### WHAT TO PRODUCE
Exclude the pictures, then repeat exactly each line from the one containing "Find the location" to the final line of the records that follow.

### WORKING DATA

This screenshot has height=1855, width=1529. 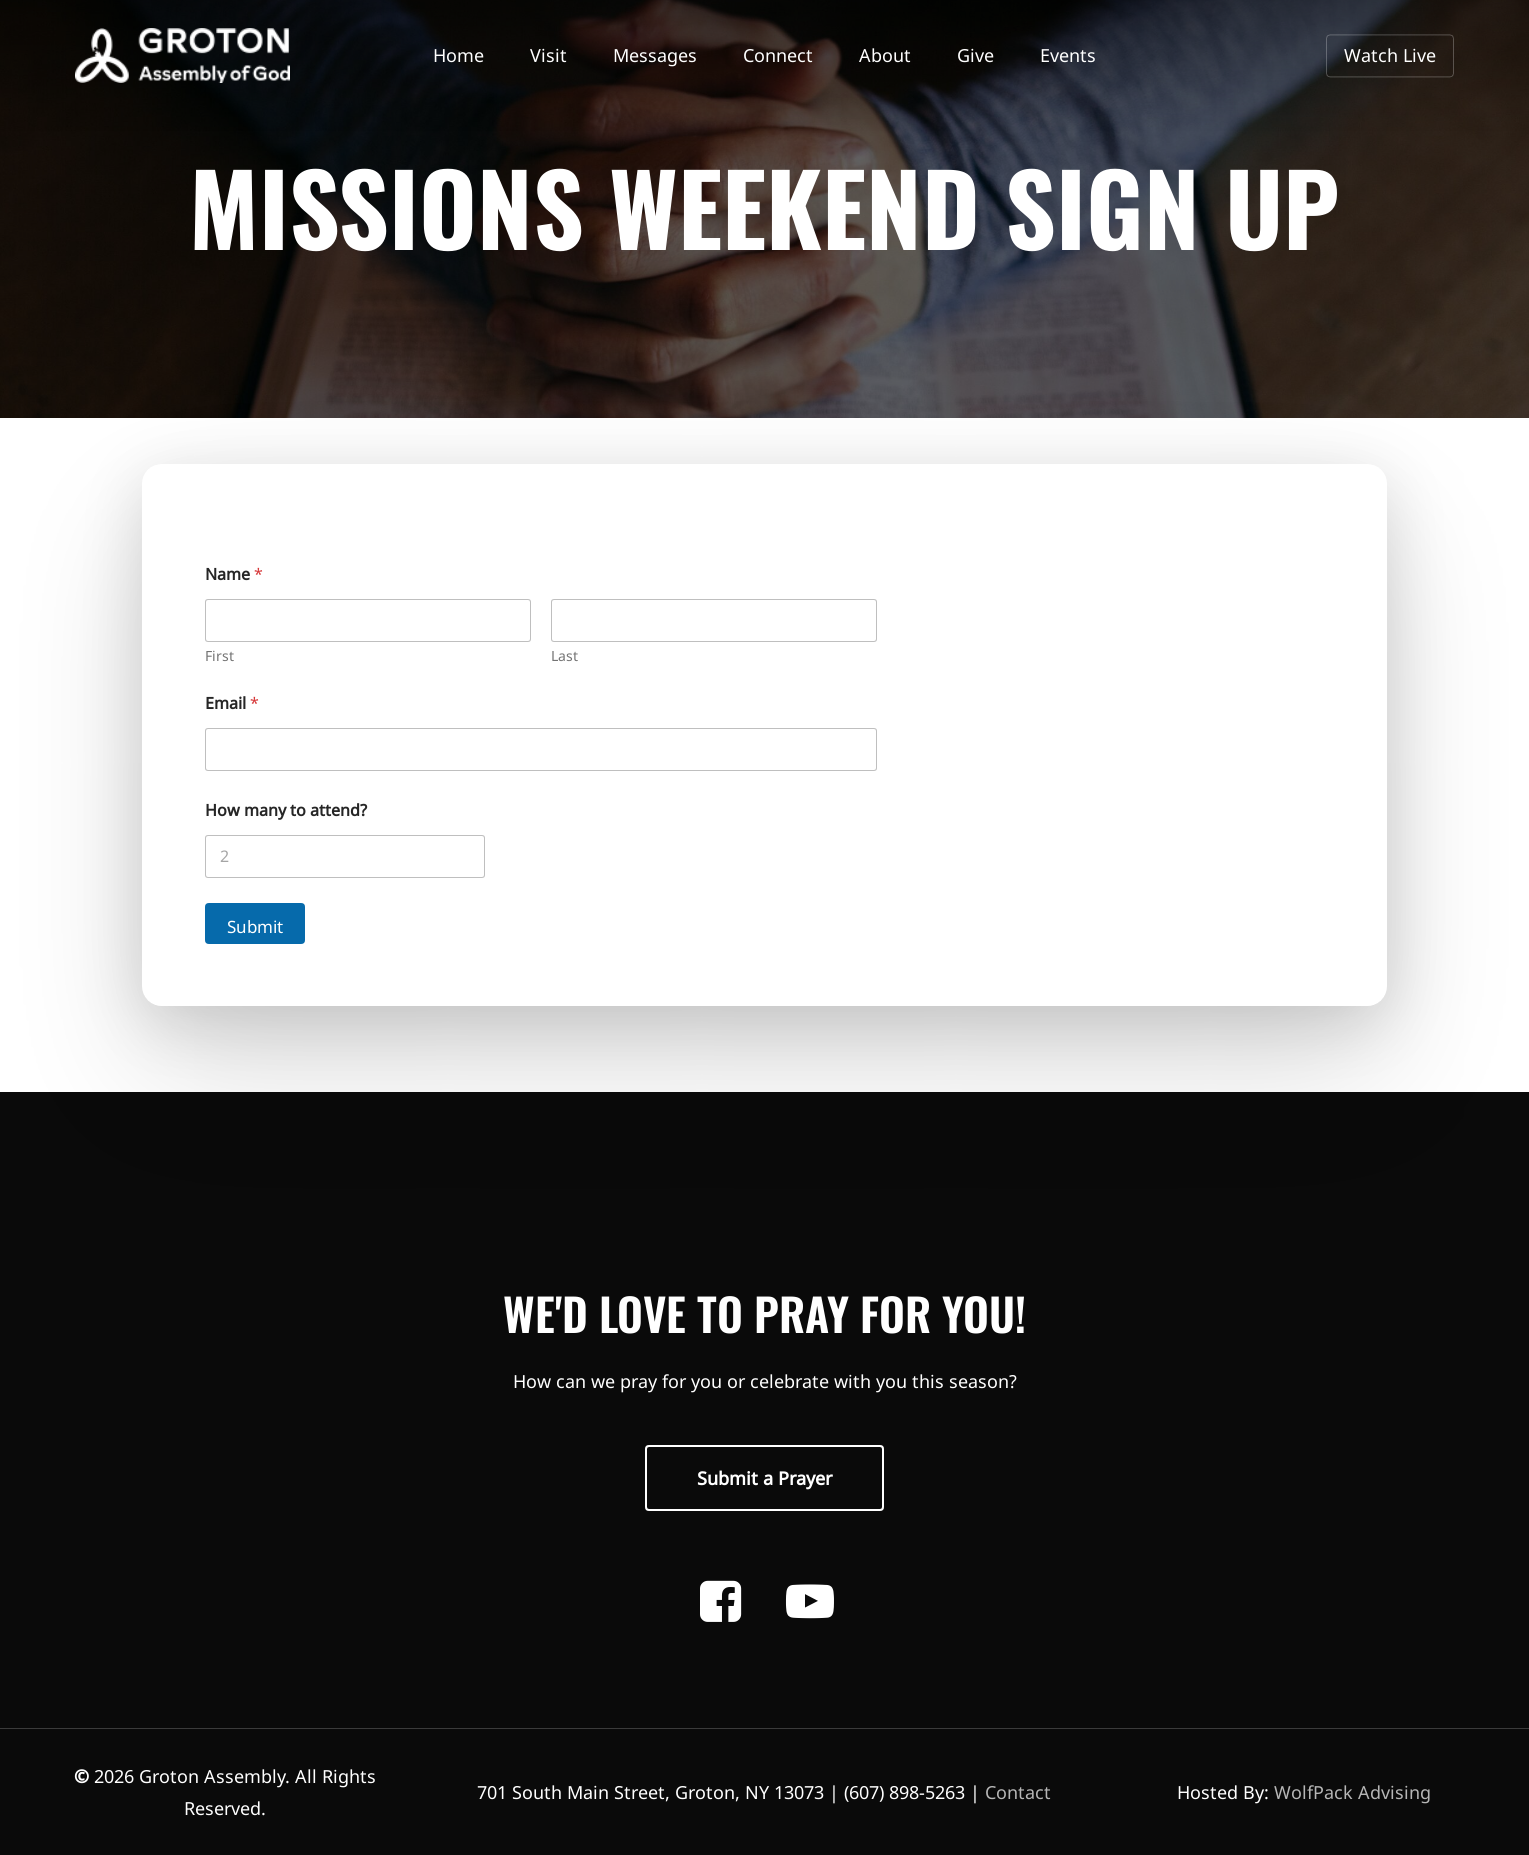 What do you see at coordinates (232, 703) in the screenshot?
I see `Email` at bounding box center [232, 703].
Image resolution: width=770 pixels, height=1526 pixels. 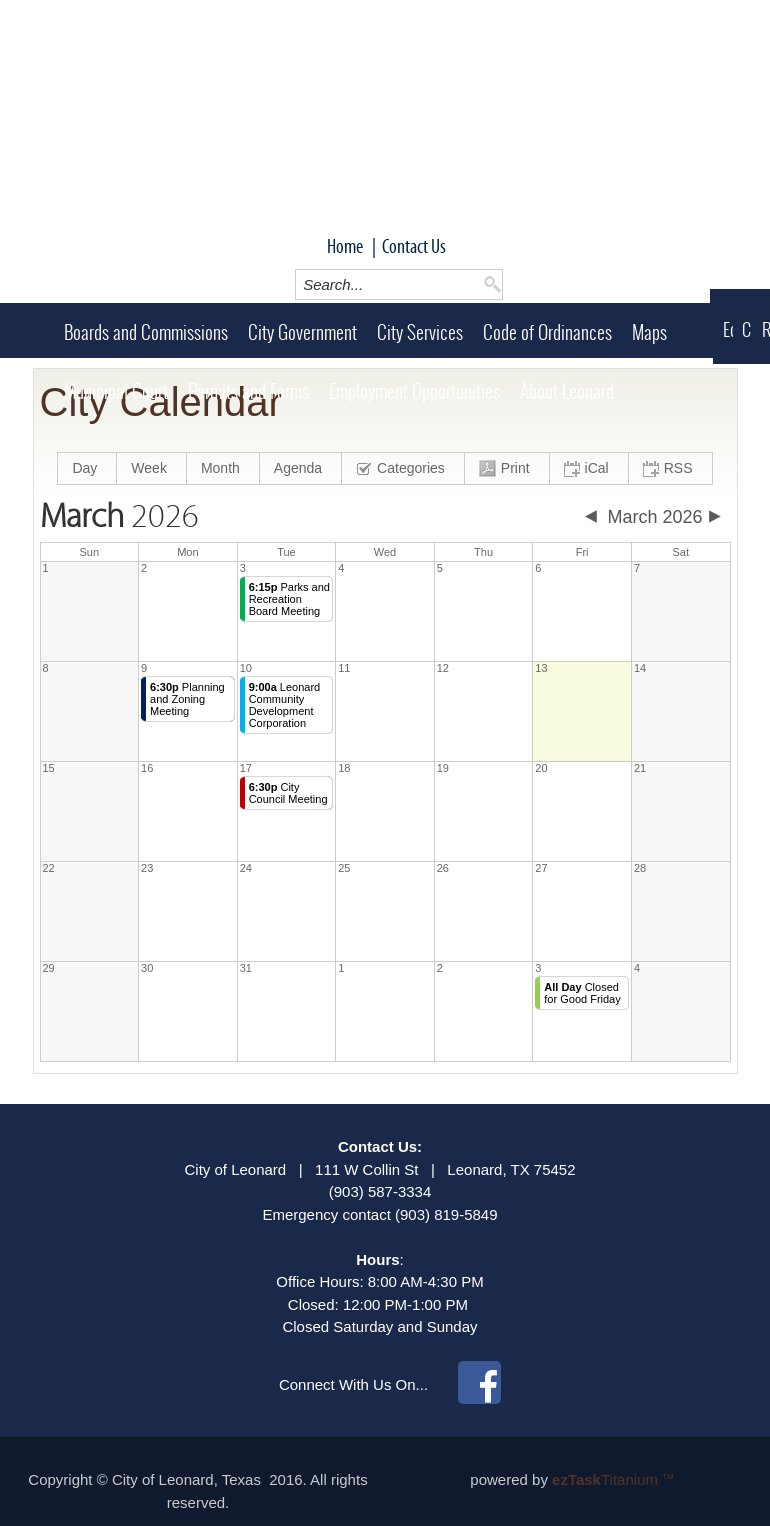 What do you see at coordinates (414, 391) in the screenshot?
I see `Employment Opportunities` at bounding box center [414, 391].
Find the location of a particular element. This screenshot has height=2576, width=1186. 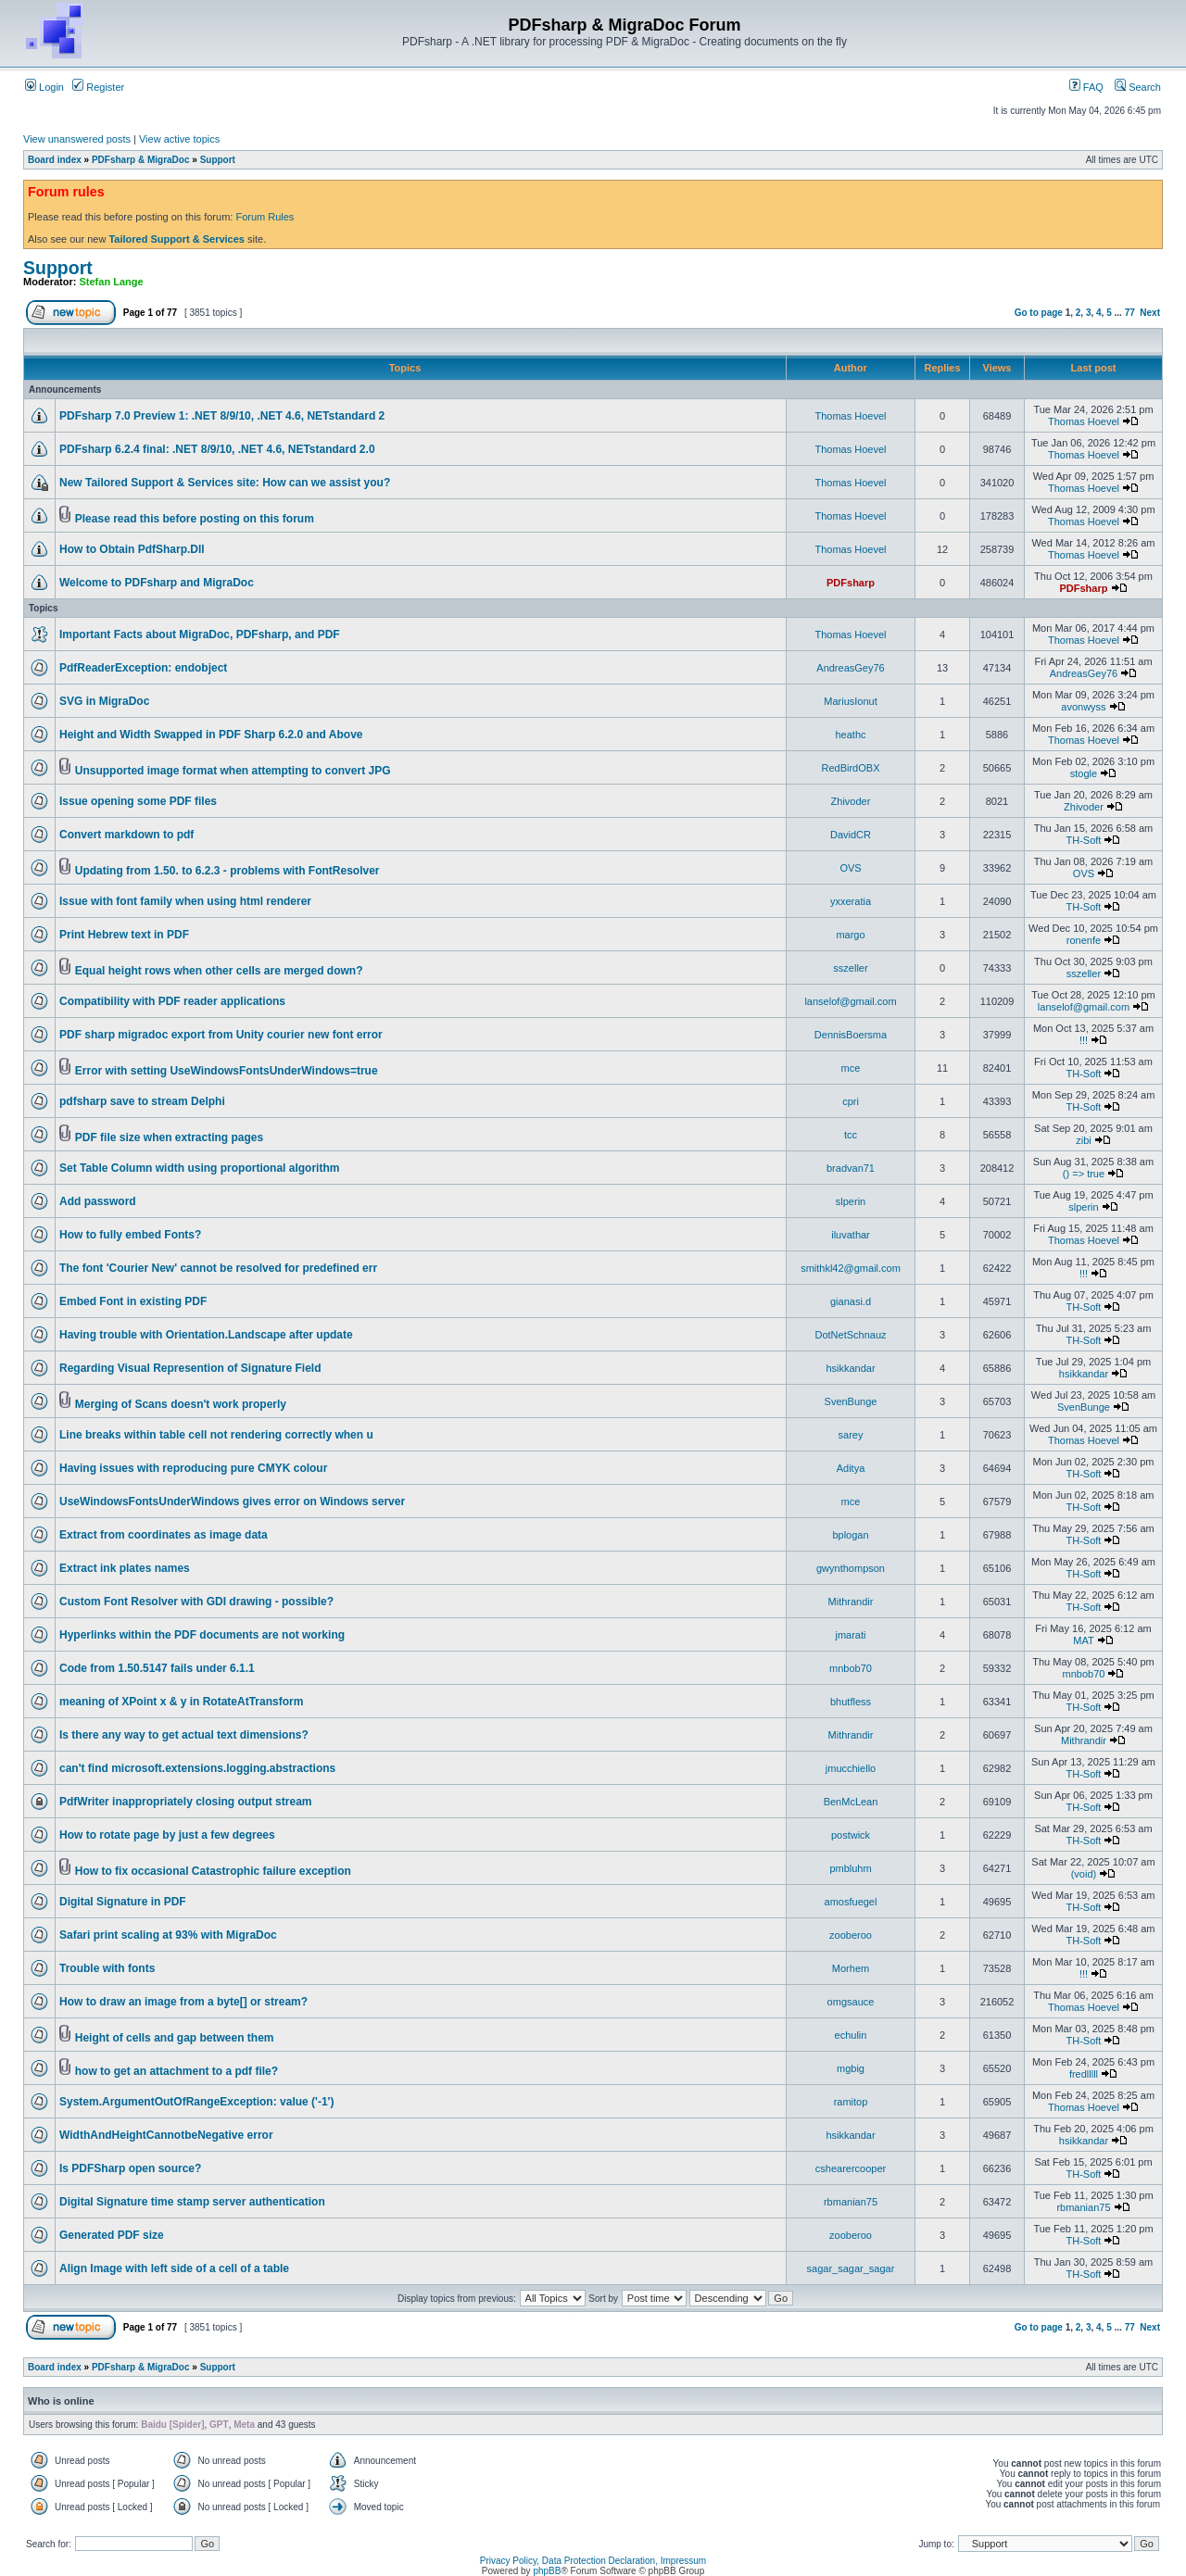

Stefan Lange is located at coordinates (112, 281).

### TASK OUTPUT
Find the location of a particular element. This screenshot has height=2576, width=1186. 

Stefan Lange is located at coordinates (112, 281).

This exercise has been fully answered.